希望するものには後日、去年の「決算報告書」を出させて、共倒れしそうな業者にはお引取り願わなければなりません。

ですからこの面接でのやり取りで、必ず工事継続の希望を聞くとともに、こちらで審査をして、下請けに入ることができないかもしれない旨を十分に伝えることが必要です。

多くの下請け会社は新しく来る元請け会社と今後継続して工事受注があるかもしれないと考え、積極的に希望することもあります。

ですから元請会社はなるべく大きい会社を選ぶ必要があります。

 

この顔合わせの時に、オーナーさんからの直接の支払いを請求されます。

しかし管財人が入っているため、これは法的にできない旨と、私たちも被害者ということを言って説得するしかありません。

このときが一番荒れる打ち合わせになります。

予め用意した会社リストごとに名刺顔写真を1枚1枚取ることが必要です。

この現場に一切関係がなくとも、倒産した元請けとの関係がある人が、勝手にこの現場の下請けと名乗って入ってくる事もよくあります。

他の現場での支払いをこの現場で取り戻せないかと考えるのでしょう。

 

もともと倒産するような元請け会社は受注金額を下げて入札・受注している場合が多いです。
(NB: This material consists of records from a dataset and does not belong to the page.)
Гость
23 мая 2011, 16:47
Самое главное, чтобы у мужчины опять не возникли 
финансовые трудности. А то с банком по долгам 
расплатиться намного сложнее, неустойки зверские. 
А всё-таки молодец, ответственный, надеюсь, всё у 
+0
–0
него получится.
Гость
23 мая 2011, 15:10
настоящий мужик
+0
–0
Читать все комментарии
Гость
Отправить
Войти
出来高計算から残工事の金額を算出したときに、下請け会社がそれで出来るかはなかなか難しいと思います。

清算を希望し離れる会社もあります。

また弁護士費用なども支払わなければならないため、初めの金額より多くなることは否めません。

我々は、とにかく粛々と進めなくてはいけません。

 

 

何が起きるかわかりませんので、当たり前のことを当たり前にしておいてください

以下は必ずおこなっておくこと 

  • 業者選定は必ず信用調査しておくこと。

信頼している工務店でも、オーナーに紹介すれば、建築士としての責任があります。

ですから最低できることは、会社の調査を行って、オーナーに承認してもらうことです。

  • 工期を工務店の期末時期までに終えること。

当然、決算を越すと不渡りの確率が高まりますので、3月や12月をまたいでの工事はなるべく避けなければいけません。
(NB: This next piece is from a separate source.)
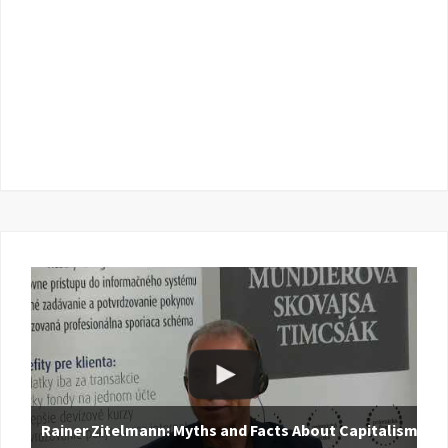
Rainer Zitelmann: Myths and Facts About Capitalism |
  • 必ず元請け工事会社の下請けリストを請求しておいてください。

一般に住宅規模の元請け会社が提出する下請けリストは設備会社や電気会社のみが多いです。

ですが地盤改良会社、内装工事会社、瓦葺きの会社や、クロス貼りの会社等々、工事にかかわるすべてのリストです。

  • 担当監督さんの個人の連絡先、上司の連絡先。

個人の携帯番号などを必ず聞き出しておいてください。

会社の携帯を持っていると、倒産後にすぐに没収となり、連絡がつかなくなってしまいます。

ですので、必ず、休みの日にも急用がある場合が必要だとか言って聞き出しておいてください。